What you need to do =>
Omitting any pictures, transcribe the entries below exactly.

• • • •

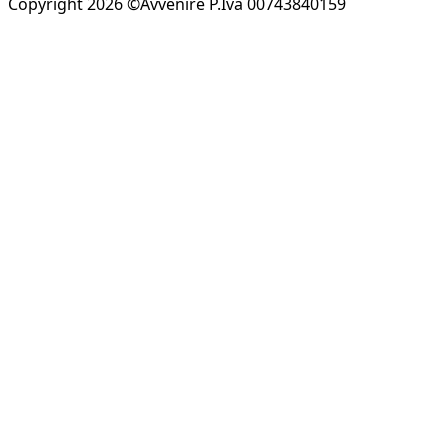
Copyright 2026 ©Avvenire P.Iva 00743840159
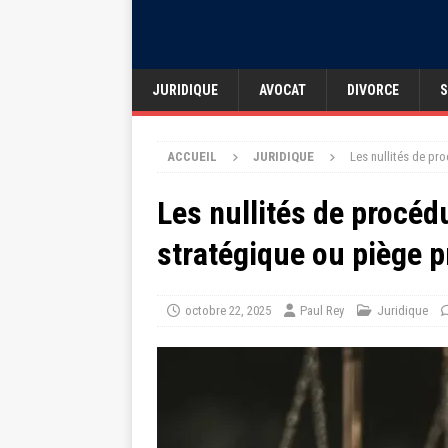
JURIDIQUE
AVOCAT
DIVORCE
S
ACCUEIL
JURIDIQUE
Les nullités de pr
Les nullités de procédu
stratégique ou piège p
octobre 22, 2025
Paul Rey
Juridique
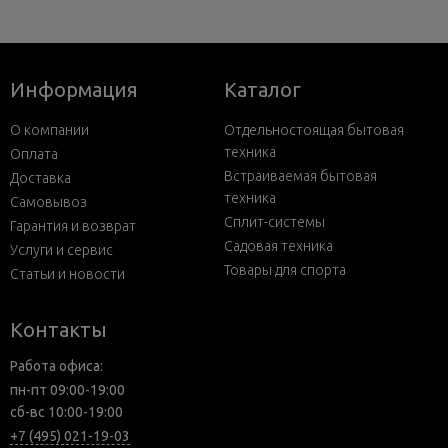
Информация
Каталог
О компании
Отдельностоящая бытовая
техника
Оплата
Встраиваемая бытовая
Доставка
техника
Самовывоз
Сплит-системы
Гарантия и возврат
Садовая техника
Услуги и сервис
Товары для спорта
Статьи и новости
Контакты
Работа офиса:
пн-пт 09:00-19:00
сб-вс 10:00-19:00
+7 (495) 021-19-03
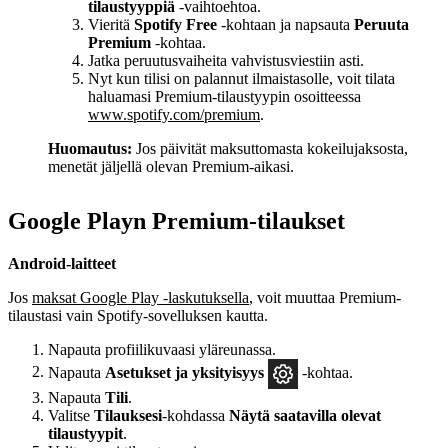
tilaustyyppiä
‑vaihtoehtoa.
Vieritä
Spotify Free
‑kohtaan ja napsauta
Peruuta
Premium
‑kohtaa.
Jatka peruutusvaiheita vahvistusviestiin asti.
Nyt kun tilisi on palannut ilmaistasolle, voit tilata
haluamasi Premium-tilaustyypin osoitteessa
www.spotify.com/premium
.
Huomautus:
Jos päivität maksuttomasta kokeilujaksosta,
menetät jäljellä olevan Premium-aikasi.
Google Playn Premium-tilaukset
Android-laitteet
Jos
maksat Google Play ‑laskutuksella
, voit muuttaa Premium-
tilaustasi vain Spotify-sovelluksen kautta.
Napauta profiilikuvaasi yläreunassa.
Napauta
Asetukset
ja yksityisyys
‑kohtaa.
Napauta
Tili
.
Valitse
Tilauksesi
-kohdassa
Näytä saatavilla olevat
tilaustyypit
.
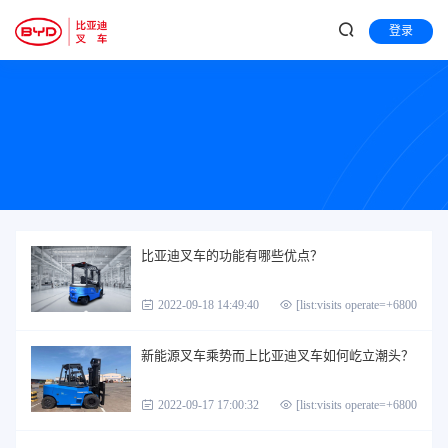
登录
比亚迪叉车的功能有哪些优点？
2022-09-18 14:49:40
[list:visits operate=+6800]
新能源叉车乘势而上比亚迪叉车如何屹立潮头？
2022-09-17 17:00:32
[list:visits operate=+6800]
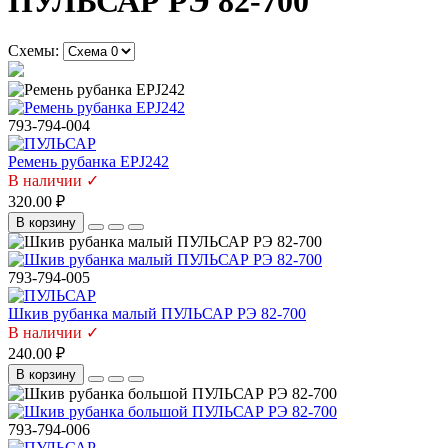
ПУЛЬСАР РЭ 82-700
Схемы:
793-794-004
Ремень рубанка EPJ242
В наличии ✓
320.00 ₽
В корзину
793-794-005
Шкив рубанка малый ПУЛЬСАР РЭ 82-700
В наличии ✓
240.00 ₽
В корзину
793-794-006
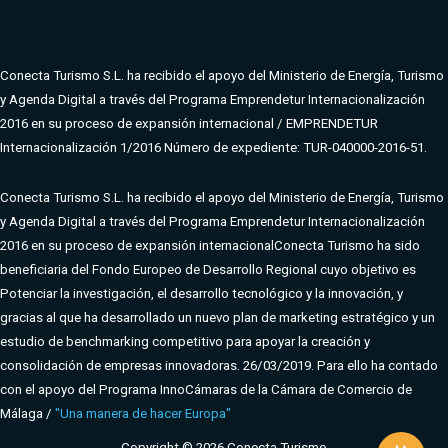
Conecta Turismo S.L. ha recibido el apoyo del Ministerio de Energía, Turismo
y Agenda Digital a través del Programa Emprendetur Internacionalización
2016 en su proceso de expansión internacional / EMPRENDETUR
Internacionalización 1/2016 Número de expediente: TUR-040000-2016-51.
Conecta Turismo S.L. ha recibido el apoyo del Ministerio de Energía, Turismo
y Agenda Digital a través del Programa Emprendetur Internacionalización
2016 en su proceso de expansión internacional
Conecta Turismo ha sido
beneficiaria del Fondo Europeo de Desarrollo Regional cuyo objetivo es
Potenciar la investigación, el desarrollo tecnológico y la innovación, y
gracias al que ha desarrollado un nuevo plan de marketing estratégico y un
estudio de benchmarking competitivo para apoyar la creación y
consolidación de empresas innovadoras. 26/03/2019. Para ello ha contado
con el apoyo del Programa InnoCámaras de la Cámara de Comercio de
Málaga /
"Una manera de hacer Europa"
Copyright © 2026 Conecta Turismo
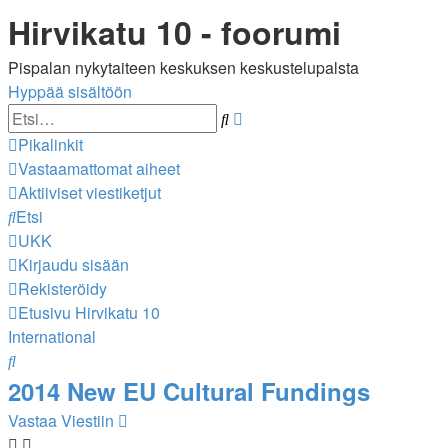
Hirvikatu 10 - foorumi
Pispalan nykytaiteen keskuksen keskustelupalsta
Hyppää sisältöön
Tarkennettu
Etsi
haku
Pikalinkit
Vastaamattomat aiheet
Aktiiviset viestiketjut
Etsi
UKK
Kirjaudu sisään
Rekisteröidy
Etusivu
Hirvikatu 10
International
Etsi
2014 New EU Cultural Fundings
Vastaa Viestiin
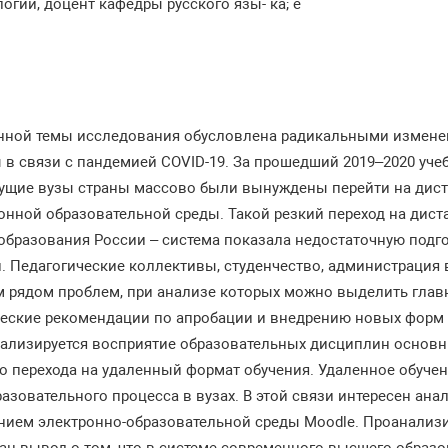
логии, доцент кафедры русского язы- ка; e
нной темы исследования обусловлена радикальными изменен
ы в связи с пандемией COVID-19. За прошедший 2019–2020 уче
дущие вузы страны массово были вынуждены перейти на дис
ронной образовательной среды. Такой резкий переход на дис
образования России – система показала недостаточную подго
и. Педагогические коллективы, студенчество, администрация
м рядом проблем, при анализе которых можно выделить глав
ческие рекомендации по апробации и внедрению новых форм
анализируется восприятие образовательных дисциплин основ
о перехода на удаленный формат обучения. Удаленное обуче
зовательного процесса в вузах. В этой связи интересен ана
нием электронно-образовательной среды Moodle. Проанализ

• • • •

Result of the exercise =>
Copyright 2026 ©Avvenire P.Iva 00743840159
JURIDIQUE
AVOCAT
DIVORCE
S
ACCUEIL
JURIDIQUE
Les nullités de pr
Les nullités de procédu
stratégique ou piège p
octobre 22, 2025
Paul Rey
Juridique
Информация
Каталог
О компании
Отдельностоящая бытовая
техника
Оплата
Встраиваемая бытовая
Доставка
техника
Самовывоз
Сплит-системы
Гарантия и возврат
Садовая техника
Услуги и сервис
Товары для спорта
Статьи и новости
Контакты
Работа офиса:
пн-пт 09:00-19:00
сб-вс 10:00-19:00
+7 (495) 021-19-03
tilaustyyppiä
‑vaihtoehtoa.
Vieritä
Spotify Free
‑kohtaan ja napsauta
Peruuta
Premium
‑kohtaa.
Jatka peruutusvaiheita vahvistusviestiin asti.
Nyt kun tilisi on palannut ilmaistasolle, voit tilata
haluamasi Premium-tilaustyypin osoitteessa
www.spotify.com/premium
.
Huomautus:
Jos päivität maksuttomasta kokeilujaksosta,
menetät jäljellä olevan Premium-aikasi.
Google Playn Premium-tilaukset
Android-laitteet
Jos
maksat Google Play ‑laskutuksella
, voit muuttaa Premium-
tilaustasi vain Spotify-sovelluksen kautta.
Napauta profiilikuvaasi yläreunassa.
Napauta
Asetukset
ja yksityisyys
‑kohtaa.
Napauta
Tili
.
Valitse
Tilauksesi
-kohdassa
Näytä saatavilla olevat
tilaustyypit
.
登录
比亚迪叉车的功能有哪些优点？
2022-09-18 14:49:40
[list:visits operate=+6800]
新能源叉车乘势而上比亚迪叉车如何屹立潮头？
2022-09-17 17:00:32
[list:visits operate=+6800]
ПУЛЬСАР РЭ 82-700
Схемы:
793-794-004
Ремень рубанка EPJ242
В наличии ✓
320.00 ₽
В корзину
793-794-005
Шкив рубанка малый ПУЛЬСАР РЭ 82-700
В наличии ✓
240.00 ₽
В корзину
793-794-006
Conecta Turismo S.L. ha recibido el apoyo del Ministerio de Energía, Turismo
y Agenda Digital a través del Programa Emprendetur Internacionalización
2016 en su proceso de expansión internacional / EMPRENDETUR
Internacionalización 1/2016 Número de expediente: TUR-040000-2016-51.
Conecta Turismo S.L. ha recibido el apoyo del Ministerio de Energía, Turismo
y Agenda Digital a través del Programa Emprendetur Internacionalización
2016 en su proceso de expansión internacional
Conecta Turismo ha sido
beneficiaria del Fondo Europeo de Desarrollo Regional cuyo objetivo es
Potenciar la investigación, el desarrollo tecnológico y la innovación, y
gracias al que ha desarrollado un nuevo plan de marketing estratégico y un
estudio de benchmarking competitivo para apoyar la creación y
consolidación de empresas innovadoras. 26/03/2019. Para ello ha contado
con el apoyo del Programa InnoCámaras de la Cámara de Comercio de
Málaga /
"Una manera de hacer Europa"
Copyright © 2026 Conecta Turismo
Hirvikatu 10 - foorumi
Pispalan nykytaiteen keskuksen keskustelupalsta
Hyppää sisältöön
Tarkennettu
Etsi
haku
Pikalinkit
Vastaamattomat aiheet
Aktiiviset viestiketjut
Etsi
UKK
Kirjaudu sisään
Rekisteröidy
Etusivu
Hirvikatu 10
International
Etsi
2014 New EU Cultural Fundings
Vastaa Viestiin
логии, доцент кафедры русского язы- ка; e
нной темы исследования обусловлена радикальными изменен
ы в связи с пандемией COVID-19. За прошедший 2019–2020 уче
дущие вузы страны массово были вынуждены перейти на дис
ронной образовательной среды. Такой резкий переход на дис
образования России – система показала недостаточную подго
и. Педагогические коллективы, студенчество, администрация
м рядом проблем, при анализе которых можно выделить глав
ческие рекомендации по апробации и внедрению новых форм
анализируется восприятие образовательных дисциплин основ
о перехода на удаленный формат обучения. Удаленное обуче
зовательного процесса в вузах. В этой связи интересен ана
нием электронно-образовательной среды Moodle. Проанализ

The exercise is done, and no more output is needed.